Abstract

To compare the efficacy of an intravitreal injection to a posterior subtenon injection of triamcinolone acetonide for the treatment of diffuse diabetic macular edema. Sixty patients with diabetes mellitus presenting with diffuse diabetic macular edema were recruited for the study. In each patient, one eye received a 4.0 mg (0.1 mL) intravitreal (IVT) injection of TA and the other eye was treated with a 40 mg (1.0 mL) posterior subtenon (PST) injection of triamcinolone acetonide (TA). We measured the visual acuity, the intraocular pressure (IOP) and the thickness of the macula using optical coherence tomography (OCT) before treatment and at one, three and six months after treatment. Eyes treated with PST showed 1-3 lines of improvement in Snellen's acuity from their pre-injection baseline visual status. The eyes in the IVT group showed 1-3 lines of improvement in Snellen's acuity in 80% of the treated eyes, but 20% of the treated eyes did not display any benefit at the end of six months. The difference in acuity between an IVT injection and a PST injection at six months post-treatment was statistically significant (p<0.05). The macular thickness of the eyes treated with an IVT injection was significantly reduced after one (222.7±13.4 μm; p<0.001) and three months (228.1±10.6 μm; p<0.001) of treatment.
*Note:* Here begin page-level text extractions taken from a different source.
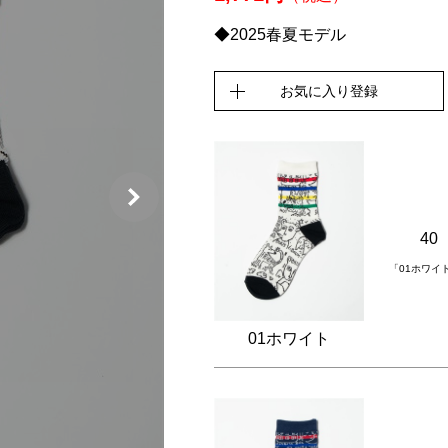
◆2025春夏モデル
お気に入り登録
40
「01ホワイ
01ホワイト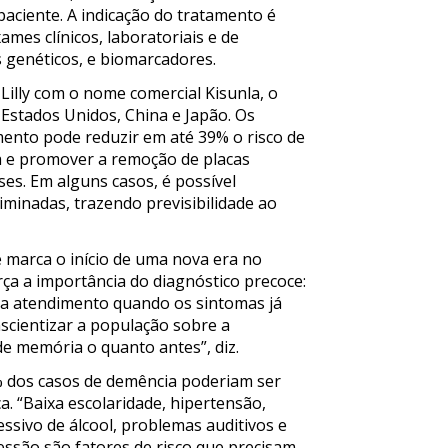
paciente. A indicação do tratamento é
ames clínicos, laboratoriais e de
 genéticos, e biomarcadores.
 Lilly com o nome comercial Kisunla, o
stados Unidos, China e Japão. Os
ento pode reduzir em até 39% o risco de
a e promover a remoção de placas
es. Em alguns casos, é possível
iminadas, trazendo previsibilidade ao
marca o início de uma nova era no
a a importância do diagnóstico precoce:
sca atendimento quando os sintomas já
cientizar a população sobre a
de memória o quanto antes”, diz.
% dos casos de demência poderiam ser
. “Baixa escolaridade, hipertensão,
ssivo de álcool, problemas auditivos e
ressão são fatores de risco que precisam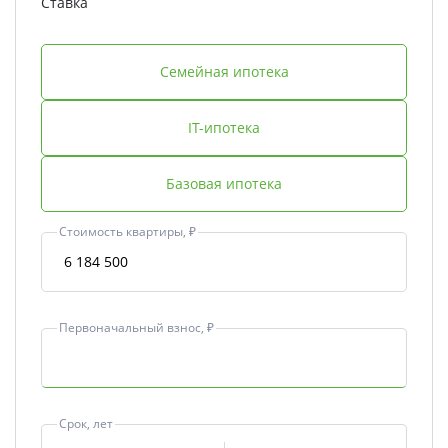
Ставка
Семейная ипотека
IT-ипотека
Базовая ипотека
Стоимость квартиры, ₽
Первоначальный взнос, ₽
Срок, лет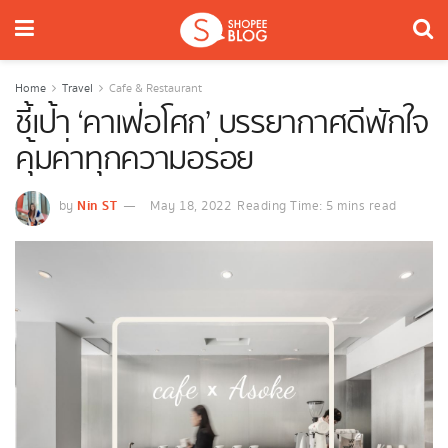
Home
Travel
Cafe & Restaurant
ชี้เป้า ‘คาเฟ่อโศก’ บรรยากาศดีพักใจ
คุ้มค่าทุกความอร่อย
Nin ST
by
May 18, 2022
Reading Time: 5 mins read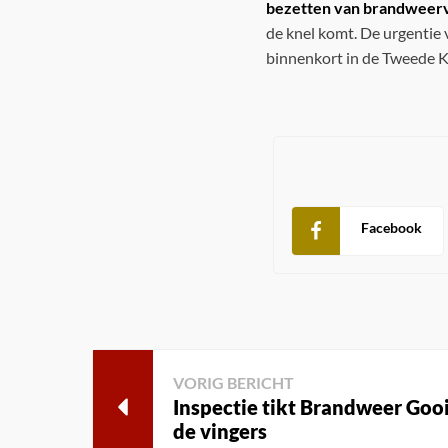
bezetten van brandweer
de knel komt. De urgentie v
binnenkort in de Tweede K
Facebook
VORIG BERICHT
Inspectie tikt Brandweer Goo
de vingers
The eyes treated with a PST injection displayed a slow response and a significant improvement in macular thickness that was observed only after three months (231.3±10.9 μm; p<0.001). The difference between the eyes treated with an IVT injection (385.2±11.3 μm) and those treated with a PST injection (235.4±8.7 μm) was significantly different six months after treatment (p<0.001). The IOP of the eyes treated with an IVT injection was significantly increased after one (17.7±1.1 mm/Hg; p<0.020), three (18.2±1.2 mm/Hg; p<0.003) and six months (18.1±1.320 mm/Hg; p<0.007) when compared to the baseline value (16.1±1.4 mm/Hg). The eyes treated with a PST injection displayed no significant increase in IOP after one (16.4±1.2 mm/Hg; p<0.450), three (16.3±1.1 mm/Hg; p<0.630) and six months (16.2±1.1 mm/Hg; p<0.720) when compared to the baseline value (16.2±1.3 mm/Hg). A PST injection is equally effective and safer than an IVT injection of TA for the management of diffuse DME.

Highlights

  • Macular edema is the main cause of visual impairment in diabetic patients [1]
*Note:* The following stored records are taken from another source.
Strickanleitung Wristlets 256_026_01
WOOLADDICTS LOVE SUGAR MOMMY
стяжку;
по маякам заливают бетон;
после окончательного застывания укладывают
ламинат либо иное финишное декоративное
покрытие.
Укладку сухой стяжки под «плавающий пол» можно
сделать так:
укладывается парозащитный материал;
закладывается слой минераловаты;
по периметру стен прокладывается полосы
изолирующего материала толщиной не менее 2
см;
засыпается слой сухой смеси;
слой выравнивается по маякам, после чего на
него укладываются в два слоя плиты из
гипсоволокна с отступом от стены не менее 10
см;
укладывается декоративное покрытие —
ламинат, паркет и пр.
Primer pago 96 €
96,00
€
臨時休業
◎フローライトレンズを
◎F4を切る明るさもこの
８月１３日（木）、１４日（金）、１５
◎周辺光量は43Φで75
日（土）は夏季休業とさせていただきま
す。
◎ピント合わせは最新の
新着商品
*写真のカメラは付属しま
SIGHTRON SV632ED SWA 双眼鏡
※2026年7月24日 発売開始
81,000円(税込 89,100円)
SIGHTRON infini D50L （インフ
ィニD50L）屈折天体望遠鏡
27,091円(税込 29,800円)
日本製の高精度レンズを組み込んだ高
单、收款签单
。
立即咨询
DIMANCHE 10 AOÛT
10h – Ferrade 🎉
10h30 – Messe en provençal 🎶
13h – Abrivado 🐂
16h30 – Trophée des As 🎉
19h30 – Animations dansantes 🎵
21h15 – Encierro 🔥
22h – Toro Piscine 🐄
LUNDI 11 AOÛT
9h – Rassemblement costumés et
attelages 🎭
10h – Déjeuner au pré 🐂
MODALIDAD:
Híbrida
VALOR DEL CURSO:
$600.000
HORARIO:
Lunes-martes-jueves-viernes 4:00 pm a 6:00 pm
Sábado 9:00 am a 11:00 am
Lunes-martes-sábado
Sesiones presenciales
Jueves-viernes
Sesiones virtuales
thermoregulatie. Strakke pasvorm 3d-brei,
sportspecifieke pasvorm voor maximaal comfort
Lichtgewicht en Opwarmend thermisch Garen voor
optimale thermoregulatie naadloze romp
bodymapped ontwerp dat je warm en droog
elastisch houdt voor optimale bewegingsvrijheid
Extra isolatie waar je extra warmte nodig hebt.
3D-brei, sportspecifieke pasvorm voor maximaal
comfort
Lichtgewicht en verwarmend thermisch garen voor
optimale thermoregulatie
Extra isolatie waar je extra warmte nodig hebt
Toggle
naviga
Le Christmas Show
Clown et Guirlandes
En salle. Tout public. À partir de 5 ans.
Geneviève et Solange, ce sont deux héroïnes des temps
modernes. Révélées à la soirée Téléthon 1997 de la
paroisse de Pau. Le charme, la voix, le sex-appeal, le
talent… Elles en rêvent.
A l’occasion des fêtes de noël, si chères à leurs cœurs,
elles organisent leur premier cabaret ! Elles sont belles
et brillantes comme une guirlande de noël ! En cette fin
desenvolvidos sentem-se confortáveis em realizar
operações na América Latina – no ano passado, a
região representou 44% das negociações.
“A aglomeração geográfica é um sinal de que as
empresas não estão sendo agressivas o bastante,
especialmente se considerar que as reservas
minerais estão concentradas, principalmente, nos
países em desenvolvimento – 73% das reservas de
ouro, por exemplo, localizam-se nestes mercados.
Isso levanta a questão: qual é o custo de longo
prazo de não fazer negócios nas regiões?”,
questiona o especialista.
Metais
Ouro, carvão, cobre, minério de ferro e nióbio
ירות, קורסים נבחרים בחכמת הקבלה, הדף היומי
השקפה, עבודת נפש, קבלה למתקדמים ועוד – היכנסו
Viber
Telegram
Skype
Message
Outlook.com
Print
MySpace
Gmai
  • The benefit of 2-lines of acuity was observed in an equal number of eyes (20%) in both groups, and 1-line improvement was observed in 30% of the posterior subtenon (PST) group and 20% of the IVT group, which was not significant (Graph 1 and 2)

  • In the PST group, every eye showed some benefit resulting from the injection in terms of a visual acuity improvement compared to the IVT group, in which twelve patients (20%) failed to show an improvement in visual acuity of even 1-line (Table 1, Graph 3)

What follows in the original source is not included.